SUPPLIED RECORDS
========================================================================

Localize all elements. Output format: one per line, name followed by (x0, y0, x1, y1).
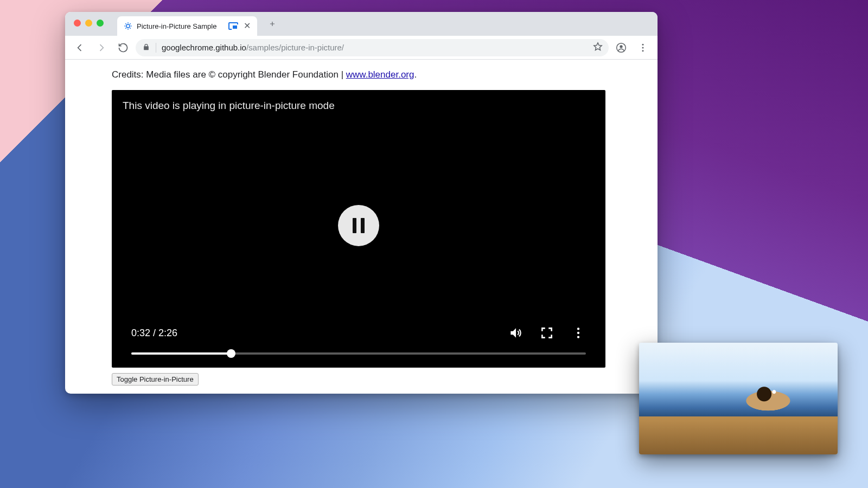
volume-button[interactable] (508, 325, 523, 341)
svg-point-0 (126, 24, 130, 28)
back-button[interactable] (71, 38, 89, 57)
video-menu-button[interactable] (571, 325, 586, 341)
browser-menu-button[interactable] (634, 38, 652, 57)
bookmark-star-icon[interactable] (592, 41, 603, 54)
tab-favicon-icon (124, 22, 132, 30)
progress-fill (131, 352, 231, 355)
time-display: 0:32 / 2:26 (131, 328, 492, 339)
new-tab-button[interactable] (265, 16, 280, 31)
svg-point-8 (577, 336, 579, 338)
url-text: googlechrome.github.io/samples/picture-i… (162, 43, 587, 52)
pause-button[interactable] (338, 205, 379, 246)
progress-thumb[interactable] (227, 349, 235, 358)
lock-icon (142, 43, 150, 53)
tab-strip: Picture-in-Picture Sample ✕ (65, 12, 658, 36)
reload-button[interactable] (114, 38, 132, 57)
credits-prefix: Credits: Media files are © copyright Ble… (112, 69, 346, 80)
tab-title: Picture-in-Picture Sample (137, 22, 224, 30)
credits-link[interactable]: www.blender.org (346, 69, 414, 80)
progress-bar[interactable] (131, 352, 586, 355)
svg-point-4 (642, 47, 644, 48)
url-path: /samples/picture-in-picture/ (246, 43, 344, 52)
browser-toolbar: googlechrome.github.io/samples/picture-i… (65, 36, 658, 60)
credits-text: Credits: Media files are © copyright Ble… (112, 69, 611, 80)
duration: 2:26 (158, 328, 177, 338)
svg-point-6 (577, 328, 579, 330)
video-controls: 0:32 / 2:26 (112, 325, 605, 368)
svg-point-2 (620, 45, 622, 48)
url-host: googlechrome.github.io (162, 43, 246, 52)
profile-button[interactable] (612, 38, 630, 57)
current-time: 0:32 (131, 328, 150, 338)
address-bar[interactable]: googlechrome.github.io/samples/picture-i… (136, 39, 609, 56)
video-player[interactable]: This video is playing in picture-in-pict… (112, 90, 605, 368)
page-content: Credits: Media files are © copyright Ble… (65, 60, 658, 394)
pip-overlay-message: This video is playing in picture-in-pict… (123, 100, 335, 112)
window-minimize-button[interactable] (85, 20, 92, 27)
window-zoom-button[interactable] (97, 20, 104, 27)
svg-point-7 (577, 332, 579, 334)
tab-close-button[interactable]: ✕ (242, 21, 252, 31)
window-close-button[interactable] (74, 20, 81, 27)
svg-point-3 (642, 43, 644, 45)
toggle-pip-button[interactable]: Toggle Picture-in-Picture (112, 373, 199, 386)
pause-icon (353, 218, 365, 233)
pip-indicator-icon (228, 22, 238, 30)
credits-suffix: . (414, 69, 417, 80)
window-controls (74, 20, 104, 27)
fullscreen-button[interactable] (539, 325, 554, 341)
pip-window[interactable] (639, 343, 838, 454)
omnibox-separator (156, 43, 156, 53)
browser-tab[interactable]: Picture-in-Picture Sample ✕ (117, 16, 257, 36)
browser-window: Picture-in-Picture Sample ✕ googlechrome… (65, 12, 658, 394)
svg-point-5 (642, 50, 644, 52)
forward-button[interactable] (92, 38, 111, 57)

========================================================================

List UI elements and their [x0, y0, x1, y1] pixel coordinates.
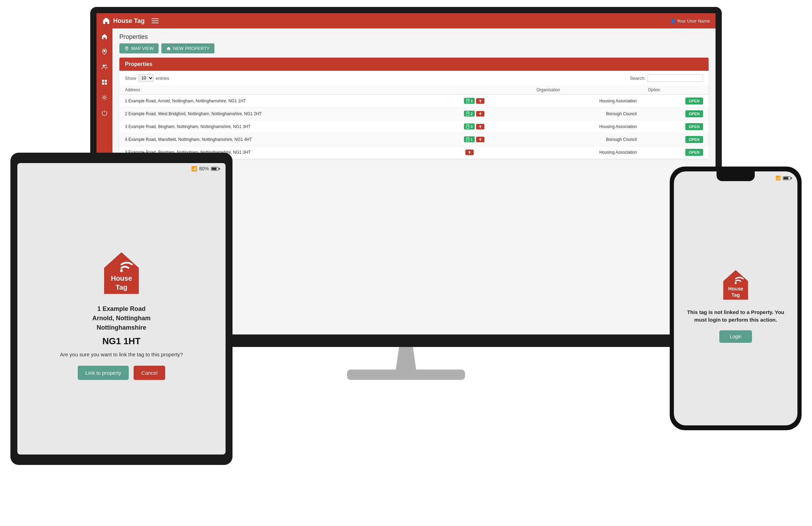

========================================================================

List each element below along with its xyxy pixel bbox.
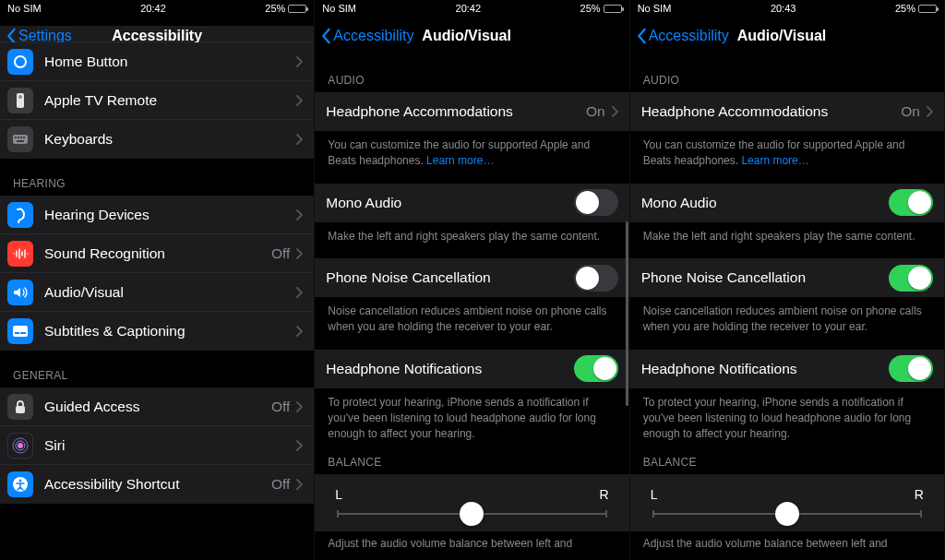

========================================================================

Where a line above contains the word "pixel", show that line.

WRITTEN RESPONSE
List UI elements and their [x0, y0, x1, y1] pixel coordinates.
List each element below along with its xyxy pixel bbox.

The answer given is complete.